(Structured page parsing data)

◆ ◆ ◆ ◆ ◆ ◆ ◆

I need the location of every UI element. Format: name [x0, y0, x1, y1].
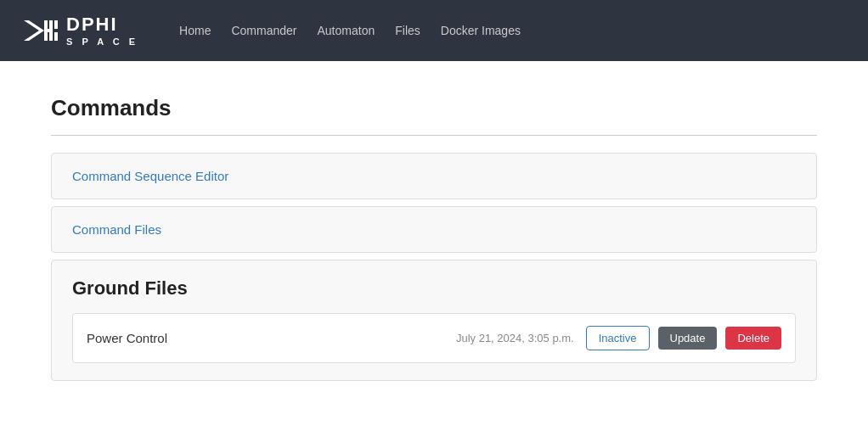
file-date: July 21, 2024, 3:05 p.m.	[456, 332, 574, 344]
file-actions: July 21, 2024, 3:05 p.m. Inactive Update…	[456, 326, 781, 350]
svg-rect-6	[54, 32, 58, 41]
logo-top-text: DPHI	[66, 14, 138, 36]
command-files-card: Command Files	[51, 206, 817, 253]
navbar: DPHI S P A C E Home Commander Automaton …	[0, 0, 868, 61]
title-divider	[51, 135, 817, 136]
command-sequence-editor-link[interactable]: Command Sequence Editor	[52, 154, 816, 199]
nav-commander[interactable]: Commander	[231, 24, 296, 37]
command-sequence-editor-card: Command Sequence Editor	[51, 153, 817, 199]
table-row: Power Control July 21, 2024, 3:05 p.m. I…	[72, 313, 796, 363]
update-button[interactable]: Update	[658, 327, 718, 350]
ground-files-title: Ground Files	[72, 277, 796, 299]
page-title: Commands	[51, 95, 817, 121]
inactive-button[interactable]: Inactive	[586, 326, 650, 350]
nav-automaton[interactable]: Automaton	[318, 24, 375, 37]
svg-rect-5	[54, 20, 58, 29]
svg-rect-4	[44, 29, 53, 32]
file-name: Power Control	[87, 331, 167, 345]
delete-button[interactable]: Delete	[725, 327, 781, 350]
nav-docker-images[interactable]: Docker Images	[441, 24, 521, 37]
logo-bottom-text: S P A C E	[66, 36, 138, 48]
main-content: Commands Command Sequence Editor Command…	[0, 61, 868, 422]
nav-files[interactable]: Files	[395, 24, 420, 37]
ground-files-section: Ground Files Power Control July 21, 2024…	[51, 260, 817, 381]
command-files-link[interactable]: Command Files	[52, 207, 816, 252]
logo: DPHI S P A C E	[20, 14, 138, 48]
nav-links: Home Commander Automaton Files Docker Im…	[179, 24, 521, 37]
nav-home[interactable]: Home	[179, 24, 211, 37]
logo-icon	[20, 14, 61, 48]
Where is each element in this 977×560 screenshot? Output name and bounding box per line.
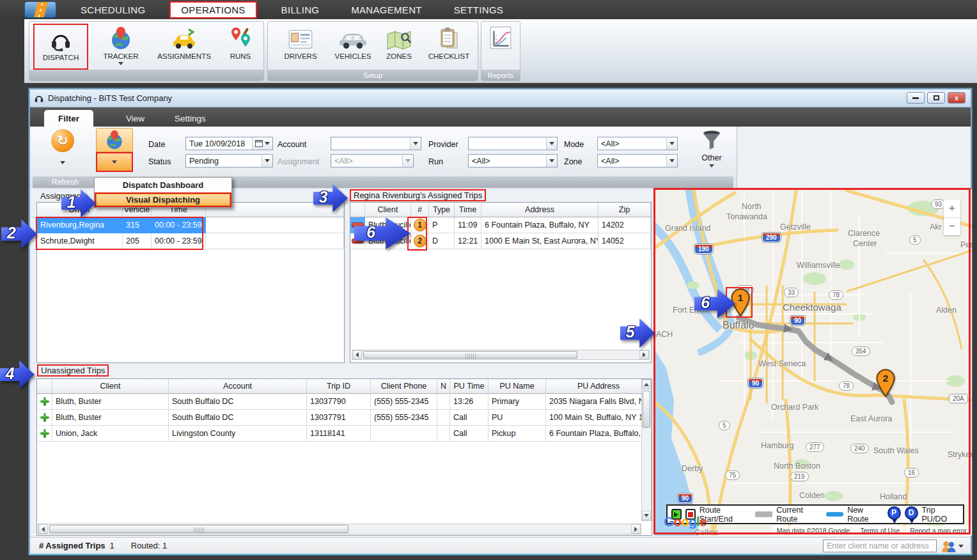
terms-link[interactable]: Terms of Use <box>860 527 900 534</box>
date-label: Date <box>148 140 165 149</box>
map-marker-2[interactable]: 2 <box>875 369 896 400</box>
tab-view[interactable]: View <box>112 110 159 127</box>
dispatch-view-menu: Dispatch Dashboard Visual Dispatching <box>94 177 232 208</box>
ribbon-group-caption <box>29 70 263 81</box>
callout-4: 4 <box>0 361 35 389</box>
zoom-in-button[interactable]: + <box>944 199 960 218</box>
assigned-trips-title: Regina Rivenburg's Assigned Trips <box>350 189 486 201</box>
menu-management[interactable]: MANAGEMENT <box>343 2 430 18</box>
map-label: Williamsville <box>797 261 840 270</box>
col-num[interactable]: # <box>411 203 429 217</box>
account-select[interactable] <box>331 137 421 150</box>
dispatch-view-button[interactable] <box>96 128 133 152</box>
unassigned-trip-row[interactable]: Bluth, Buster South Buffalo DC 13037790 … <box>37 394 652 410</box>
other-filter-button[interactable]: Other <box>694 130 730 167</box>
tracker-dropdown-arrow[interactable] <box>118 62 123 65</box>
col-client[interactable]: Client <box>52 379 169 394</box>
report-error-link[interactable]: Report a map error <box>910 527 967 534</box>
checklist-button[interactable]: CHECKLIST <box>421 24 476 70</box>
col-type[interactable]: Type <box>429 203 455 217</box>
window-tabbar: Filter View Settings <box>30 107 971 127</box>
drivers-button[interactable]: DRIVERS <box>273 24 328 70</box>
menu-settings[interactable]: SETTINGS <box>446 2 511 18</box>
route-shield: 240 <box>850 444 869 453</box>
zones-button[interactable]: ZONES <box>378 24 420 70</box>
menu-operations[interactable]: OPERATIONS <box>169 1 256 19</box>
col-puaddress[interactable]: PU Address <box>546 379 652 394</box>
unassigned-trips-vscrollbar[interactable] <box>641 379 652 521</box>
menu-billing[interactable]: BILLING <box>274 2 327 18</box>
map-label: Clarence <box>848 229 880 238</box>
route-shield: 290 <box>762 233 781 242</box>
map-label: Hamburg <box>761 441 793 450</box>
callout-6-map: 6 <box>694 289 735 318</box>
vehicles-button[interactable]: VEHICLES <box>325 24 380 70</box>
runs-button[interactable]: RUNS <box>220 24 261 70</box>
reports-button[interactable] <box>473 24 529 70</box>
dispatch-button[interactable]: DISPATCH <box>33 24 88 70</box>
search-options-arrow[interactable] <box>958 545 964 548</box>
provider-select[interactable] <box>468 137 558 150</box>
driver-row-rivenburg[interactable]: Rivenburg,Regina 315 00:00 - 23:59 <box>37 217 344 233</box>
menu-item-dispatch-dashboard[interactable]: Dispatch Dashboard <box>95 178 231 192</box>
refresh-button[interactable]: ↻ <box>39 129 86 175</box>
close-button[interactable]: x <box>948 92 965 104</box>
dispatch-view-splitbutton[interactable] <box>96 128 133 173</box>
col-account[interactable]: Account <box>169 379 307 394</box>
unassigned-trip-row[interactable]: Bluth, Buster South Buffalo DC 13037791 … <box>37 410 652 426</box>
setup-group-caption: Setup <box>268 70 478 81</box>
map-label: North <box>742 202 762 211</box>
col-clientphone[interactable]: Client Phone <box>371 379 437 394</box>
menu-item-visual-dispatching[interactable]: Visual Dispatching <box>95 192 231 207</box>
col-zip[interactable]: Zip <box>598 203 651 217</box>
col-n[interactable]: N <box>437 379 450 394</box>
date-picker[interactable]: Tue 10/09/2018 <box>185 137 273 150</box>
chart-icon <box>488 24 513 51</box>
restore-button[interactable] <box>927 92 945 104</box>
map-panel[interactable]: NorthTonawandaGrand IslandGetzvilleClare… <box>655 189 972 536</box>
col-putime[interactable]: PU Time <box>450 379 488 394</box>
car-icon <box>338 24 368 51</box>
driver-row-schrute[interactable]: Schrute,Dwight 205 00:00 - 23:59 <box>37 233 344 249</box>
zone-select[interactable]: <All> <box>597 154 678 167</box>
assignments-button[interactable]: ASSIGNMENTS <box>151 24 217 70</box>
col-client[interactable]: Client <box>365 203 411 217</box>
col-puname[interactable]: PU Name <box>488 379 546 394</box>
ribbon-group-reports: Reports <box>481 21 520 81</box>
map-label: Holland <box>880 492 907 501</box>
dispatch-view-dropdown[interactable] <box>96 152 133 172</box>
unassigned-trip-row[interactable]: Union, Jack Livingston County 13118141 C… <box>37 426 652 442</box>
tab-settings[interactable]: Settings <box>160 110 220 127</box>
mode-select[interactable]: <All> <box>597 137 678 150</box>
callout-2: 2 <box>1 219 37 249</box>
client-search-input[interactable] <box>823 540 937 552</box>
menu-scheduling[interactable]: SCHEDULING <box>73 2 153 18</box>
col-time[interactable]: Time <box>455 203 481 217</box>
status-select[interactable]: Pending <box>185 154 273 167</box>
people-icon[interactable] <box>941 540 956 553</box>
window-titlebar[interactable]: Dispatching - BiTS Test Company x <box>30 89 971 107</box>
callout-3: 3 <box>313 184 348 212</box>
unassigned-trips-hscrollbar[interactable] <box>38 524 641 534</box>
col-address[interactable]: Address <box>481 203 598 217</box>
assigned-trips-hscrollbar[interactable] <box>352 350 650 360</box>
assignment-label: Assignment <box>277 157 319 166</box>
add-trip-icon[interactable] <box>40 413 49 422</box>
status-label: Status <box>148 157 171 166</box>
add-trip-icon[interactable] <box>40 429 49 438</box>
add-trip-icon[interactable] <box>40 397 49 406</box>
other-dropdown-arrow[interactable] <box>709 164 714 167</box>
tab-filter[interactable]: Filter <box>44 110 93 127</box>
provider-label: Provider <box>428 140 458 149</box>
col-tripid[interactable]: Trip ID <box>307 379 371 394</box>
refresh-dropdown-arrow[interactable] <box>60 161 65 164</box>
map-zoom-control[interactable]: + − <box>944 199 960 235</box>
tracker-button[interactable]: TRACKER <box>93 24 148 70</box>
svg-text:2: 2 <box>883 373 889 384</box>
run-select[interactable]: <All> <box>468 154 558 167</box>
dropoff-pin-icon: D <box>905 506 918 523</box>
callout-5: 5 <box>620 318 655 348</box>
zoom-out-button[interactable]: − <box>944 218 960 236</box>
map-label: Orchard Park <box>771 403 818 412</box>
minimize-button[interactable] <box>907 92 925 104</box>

◆ ◆ ◆ ◆ ◆ ◆ ◆

Directions
Report how many lines above hold "account", number only.

Solution to this task
2